▶ **What to work on**
This exercise calls for the records to be returned exactly, with images removed.

(Supplied data)

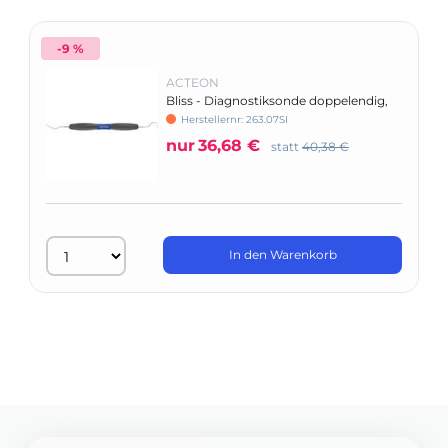
-9 %
ACTEON
Bliss - Diagnostiksonde doppelendig,
mit Silikongriff
Herstellernr: 263.07SI
nur
36,68 €
statt
40,38 €
In den Warenkorb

(End Supplied data)

▶ **Result of the task**
-9 %
ACTEON
Bliss - Diagnostiksonde doppelendig,
mit Silikongriff
Herstellernr: 263.07SI
nur
36,68 €
statt
40,38 €
In den Warenkorb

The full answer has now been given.